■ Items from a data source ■
● ● ●

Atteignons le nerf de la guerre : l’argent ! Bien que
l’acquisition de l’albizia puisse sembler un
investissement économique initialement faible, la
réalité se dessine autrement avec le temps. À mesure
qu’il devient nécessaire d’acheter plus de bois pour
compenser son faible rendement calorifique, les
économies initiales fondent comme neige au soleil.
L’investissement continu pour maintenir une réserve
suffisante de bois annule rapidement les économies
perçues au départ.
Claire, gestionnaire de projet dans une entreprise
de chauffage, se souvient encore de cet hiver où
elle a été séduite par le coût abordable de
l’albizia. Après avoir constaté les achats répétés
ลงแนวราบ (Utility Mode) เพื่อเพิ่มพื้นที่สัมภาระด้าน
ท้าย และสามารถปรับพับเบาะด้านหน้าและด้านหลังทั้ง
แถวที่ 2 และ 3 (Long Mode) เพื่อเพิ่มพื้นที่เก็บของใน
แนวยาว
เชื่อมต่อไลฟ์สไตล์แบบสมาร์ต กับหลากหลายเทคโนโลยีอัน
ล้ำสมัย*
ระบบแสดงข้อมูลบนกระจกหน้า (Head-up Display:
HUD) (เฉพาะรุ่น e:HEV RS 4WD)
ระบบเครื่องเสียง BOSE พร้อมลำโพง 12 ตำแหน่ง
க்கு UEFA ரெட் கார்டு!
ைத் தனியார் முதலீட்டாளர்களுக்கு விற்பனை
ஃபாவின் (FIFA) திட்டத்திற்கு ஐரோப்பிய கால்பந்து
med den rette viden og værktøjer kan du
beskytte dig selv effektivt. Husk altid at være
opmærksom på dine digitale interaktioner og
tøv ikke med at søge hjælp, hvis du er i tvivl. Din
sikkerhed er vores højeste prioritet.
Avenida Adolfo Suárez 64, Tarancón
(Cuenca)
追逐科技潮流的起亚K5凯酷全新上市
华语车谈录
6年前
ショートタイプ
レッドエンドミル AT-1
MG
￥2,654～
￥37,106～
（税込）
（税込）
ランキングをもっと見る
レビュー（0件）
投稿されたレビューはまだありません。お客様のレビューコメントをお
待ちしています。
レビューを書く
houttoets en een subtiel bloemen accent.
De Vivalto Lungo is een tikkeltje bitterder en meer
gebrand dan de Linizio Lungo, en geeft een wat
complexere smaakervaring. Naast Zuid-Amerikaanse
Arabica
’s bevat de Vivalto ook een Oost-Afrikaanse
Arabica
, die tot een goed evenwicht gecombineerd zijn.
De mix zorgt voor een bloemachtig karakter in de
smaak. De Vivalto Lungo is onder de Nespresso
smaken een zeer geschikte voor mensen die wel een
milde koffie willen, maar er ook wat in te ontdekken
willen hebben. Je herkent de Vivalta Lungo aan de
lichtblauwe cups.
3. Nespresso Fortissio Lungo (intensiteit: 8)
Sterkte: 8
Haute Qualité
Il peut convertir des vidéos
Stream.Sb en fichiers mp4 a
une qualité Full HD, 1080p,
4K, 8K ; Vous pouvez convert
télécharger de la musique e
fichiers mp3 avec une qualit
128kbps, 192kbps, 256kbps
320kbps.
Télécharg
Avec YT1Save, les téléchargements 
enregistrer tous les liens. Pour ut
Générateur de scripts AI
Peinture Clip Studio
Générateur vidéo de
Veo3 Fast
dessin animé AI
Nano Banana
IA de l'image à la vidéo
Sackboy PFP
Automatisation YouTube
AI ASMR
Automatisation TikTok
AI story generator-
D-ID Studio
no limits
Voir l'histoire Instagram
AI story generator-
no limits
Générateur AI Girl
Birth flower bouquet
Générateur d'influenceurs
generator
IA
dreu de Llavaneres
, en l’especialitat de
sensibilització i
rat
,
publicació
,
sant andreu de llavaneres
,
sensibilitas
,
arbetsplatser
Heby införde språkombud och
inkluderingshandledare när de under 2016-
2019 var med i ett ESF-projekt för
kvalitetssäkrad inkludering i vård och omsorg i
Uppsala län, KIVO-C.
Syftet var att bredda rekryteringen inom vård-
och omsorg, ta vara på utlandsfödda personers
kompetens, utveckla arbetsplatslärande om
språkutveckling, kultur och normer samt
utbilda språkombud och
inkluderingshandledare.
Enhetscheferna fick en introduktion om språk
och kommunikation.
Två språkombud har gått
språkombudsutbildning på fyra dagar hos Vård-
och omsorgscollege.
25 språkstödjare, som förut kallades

● ● ●

■ INSTRUCTIONS FOR THE TASK ■
Beginning with the line that has "ஃபாவின் (FIFA) திட்டத்திற்கு" and ending with the line that has "Haute Qualité", set down the lines above exactly and include no others.

■ RESPONSE FOR THIS EXERCISE ■
ஃபாவின் (FIFA) திட்டத்திற்கு ஐரோப்பிய கால்பந்து
med den rette viden og værktøjer kan du
beskytte dig selv effektivt. Husk altid at være
opmærksom på dine digitale interaktioner og
tøv ikke med at søge hjælp, hvis du er i tvivl. Din
sikkerhed er vores højeste prioritet.
Avenida Adolfo Suárez 64, Tarancón
(Cuenca)
追逐科技潮流的起亚K5凯酷全新上市
华语车谈录
6年前
ショートタイプ
レッドエンドミル AT-1
MG
￥2,654～
￥37,106～
（税込）
（税込）
ランキングをもっと見る
レビュー（0件）
投稿されたレビューはまだありません。お客様のレビューコメントをお
待ちしています。
レビューを書く
houttoets en een subtiel bloemen accent.
De Vivalto Lungo is een tikkeltje bitterder en meer
gebrand dan de Linizio Lungo, en geeft een wat
complexere smaakervaring. Naast Zuid-Amerikaanse
Arabica
’s bevat de Vivalto ook een Oost-Afrikaanse
Arabica
, die tot een goed evenwicht gecombineerd zijn.
De mix zorgt voor een bloemachtig karakter in de
smaak. De Vivalto Lungo is onder de Nespresso
smaken een zeer geschikte voor mensen die wel een
milde koffie willen, maar er ook wat in te ontdekken
willen hebben. Je herkent de Vivalta Lungo aan de
lichtblauwe cups.
3. Nespresso Fortissio Lungo (intensiteit: 8)
Sterkte: 8
Haute Qualité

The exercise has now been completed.